The print-radix parameter determines the radix in which numbers are printed by write, pretty-print, and display. Its value should be an integer between 2 and 36, inclusive. Its default value is 10.
When the value of print-radix is not 10, write and pretty-print print a radix prefix before the number (#b for radix 2, #o for radix 8, #x for radix 16, and #nr for any other radix n).
Since objects printed through the ~s and ~a options in the format control strings of format, printf, and fprintf are printed as with write and display, the printing of such objects is also affected by print-radix.
(format "~s" 11242957) "11242957"
(parameterize ([print-radix 16])
(format "~s" 11242957)) "#xAB8DCD"
(parameterize ([print-radix 16])
(format "~a" 11242957)) "AB8DCD"
When print-gensym is set to #t (the default) or any other true value except for pretty, gensyms are printed with an extended symbol syntax that includes both the pretty name and the unique name of the gensym: #{pretty-name unique-name}. When set to pretty, the pretty name only is shown, with the prefix #:. When set to #f, the pretty name only is shown, with no prefix.
Since objects printed through the ~s option in the format control strings of format, printf, error, etc., are printed as with write, the printing of such objects is also affected by print-gensym.
When printing an object that may contain more than one occurrence of a gensym and print-graph is set to pretty, it is useful to set print-graph to #t so that multiple occurrences of the same gensym are marked as identical in the output.
(let ([g (gensym)])
(format "~s" g)) "#{g0 bdids2xl6v49vgwe-a}"
(let ([g (gensym)])
(parameterize ([print-gensym 'pretty])
(format "~s" g))) "#:g1
(let ([g (gensym)])
(parameterize ([print-gensym #f])
(format "~s" g))) "g2"
(let ([g (gensym)])
(parameterize ([print-graph #t] [print-gensym 'pretty])
(format "~s" (list g g)))) "(#0=#:g3 #0#)"
When print-brackets is set to a true value, the pretty printer (see pretty-print) uses square brackets rather than parentheses around certain subexpressions of common control structures, e.g., around let bindings and cond clauses. print-brackets is set to #t by default.
(let ([p (open-output-string)])
(pretty-print '(let ([x 3]) x) p) "(let ([x 3]) x)
(get-output-string p)) "
(parameterize ([print-brackets #f])
(let ([p (open-output-string)])
(pretty-print '(let ([x 3]) x) p) "(let ((x 3)) x)
(get-output-string p))) "
parameter: print-vector-length
When print-vector-length is set to a true value, write and pretty-print include the length for all vectors between the "#" and open parenthesis and all fxvectors between the "#vfx" and open parenthesis.
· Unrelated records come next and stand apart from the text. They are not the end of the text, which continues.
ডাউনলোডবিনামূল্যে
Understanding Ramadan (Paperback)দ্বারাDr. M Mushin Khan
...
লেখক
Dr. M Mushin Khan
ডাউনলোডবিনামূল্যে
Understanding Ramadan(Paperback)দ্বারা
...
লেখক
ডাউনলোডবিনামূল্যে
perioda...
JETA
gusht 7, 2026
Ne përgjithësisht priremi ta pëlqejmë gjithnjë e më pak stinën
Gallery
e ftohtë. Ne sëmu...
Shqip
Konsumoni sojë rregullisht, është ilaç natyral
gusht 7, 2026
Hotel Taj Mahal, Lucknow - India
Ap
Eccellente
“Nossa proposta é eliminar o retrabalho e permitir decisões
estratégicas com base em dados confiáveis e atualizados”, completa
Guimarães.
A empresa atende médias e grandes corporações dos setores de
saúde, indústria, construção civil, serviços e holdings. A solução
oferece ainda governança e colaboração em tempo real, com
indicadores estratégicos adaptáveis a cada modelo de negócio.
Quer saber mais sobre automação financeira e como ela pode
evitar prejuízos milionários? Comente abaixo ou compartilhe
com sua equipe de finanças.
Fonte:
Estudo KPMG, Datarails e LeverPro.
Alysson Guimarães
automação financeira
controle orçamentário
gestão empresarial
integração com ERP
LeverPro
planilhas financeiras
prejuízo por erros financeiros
This parameter is set to #t by default.
When print-vector-length is set to a true value, write and pretty-print also suppress duplicated trailing elements in the vector or fxvector to reduce the amount of output. This form is also recognized by the reader.
Since objects printed through the ~s option in the format control strings of format, printf, and fprintf are printed as with write, the printing of such objects is also affected by the setting of print-vector-length.
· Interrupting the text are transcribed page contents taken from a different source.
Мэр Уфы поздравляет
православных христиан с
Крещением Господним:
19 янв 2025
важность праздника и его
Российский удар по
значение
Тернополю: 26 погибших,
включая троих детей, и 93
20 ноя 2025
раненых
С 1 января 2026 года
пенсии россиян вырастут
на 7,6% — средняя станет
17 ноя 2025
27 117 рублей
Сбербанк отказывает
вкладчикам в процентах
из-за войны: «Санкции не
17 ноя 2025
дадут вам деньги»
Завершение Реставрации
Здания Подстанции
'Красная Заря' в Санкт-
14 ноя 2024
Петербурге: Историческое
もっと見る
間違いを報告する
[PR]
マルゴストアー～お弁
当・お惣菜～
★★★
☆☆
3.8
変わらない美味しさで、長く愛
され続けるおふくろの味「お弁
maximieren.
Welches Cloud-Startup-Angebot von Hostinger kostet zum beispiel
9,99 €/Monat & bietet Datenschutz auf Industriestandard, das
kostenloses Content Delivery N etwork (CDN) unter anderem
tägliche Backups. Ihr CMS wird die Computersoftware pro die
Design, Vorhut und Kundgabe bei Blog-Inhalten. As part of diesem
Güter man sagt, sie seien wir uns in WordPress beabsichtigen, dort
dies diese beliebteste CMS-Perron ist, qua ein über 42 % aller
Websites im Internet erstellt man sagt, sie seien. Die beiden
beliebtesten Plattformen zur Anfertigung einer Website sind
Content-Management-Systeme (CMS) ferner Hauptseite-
(format "~s" (vector 'a 'b 'c)) "#3(a b c)"
(format "~s" (vector 'a 'b 'c 'c 'c)) "#5(a b c)"
(format "~s" (fxvector 1 2 3 4 4 4)) "#vfx6(1 2 3 4)"
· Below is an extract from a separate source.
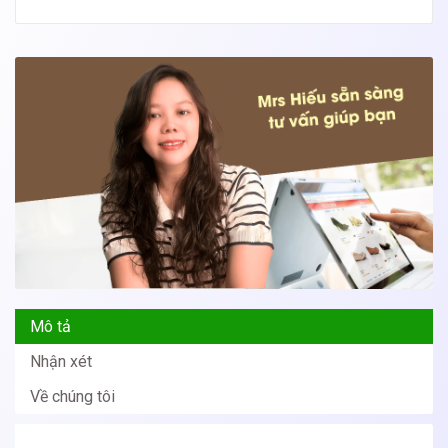
Mô tả
Nhận xét
Về chúng tôi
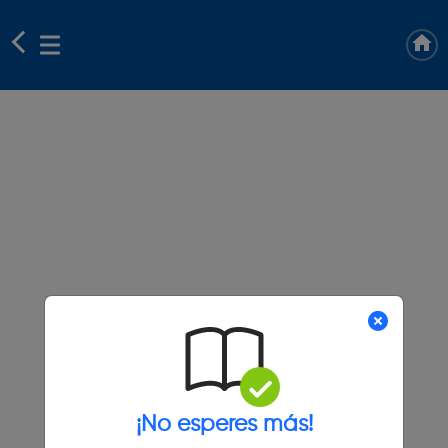
¡No esperes más!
(parameterize ([print-vector-length #f])
(format "~s" (vector 'a 'b 'c 'c 'c))) "#(a b c c c)"
The procedures write and pretty-print print objects in a human readable format. For objects with external datum representations (see Chapter 15.5), the output produced by write and pretty-print is also machine-readable with read. Objects with external datum representations include pairs, symbols, vectors, strings, numbers, characters, booleans, and records but not procedures and ports.
An alternative fast loading, or fasl, format may be used for objects with external datum representations. The fasl format is not human readable, but it is machine readable and both more compact and more quickly processed by read. This format is always used for compiled code generated by compile-file, but it may also be used for data that needs to be written and read quickly, such as small databases encoded with Scheme data structures.
Objects are printed in fasl format with fasl-write. Objects written in fasl format and objects written in the standard human-readable format may be included within the same file; the fasl format for any object begins with the prefix #@, allowing the reader to recognize fasl format objects in the input. Since the reader recognizes and handles objects written in fasl format, no special procedures are needed for reading objects written in fasl format.
Fasl reading is supported from input ports created by open-input-string, open-input-file, or open-input-output-file only, i.e., not from arbitrary generic ports.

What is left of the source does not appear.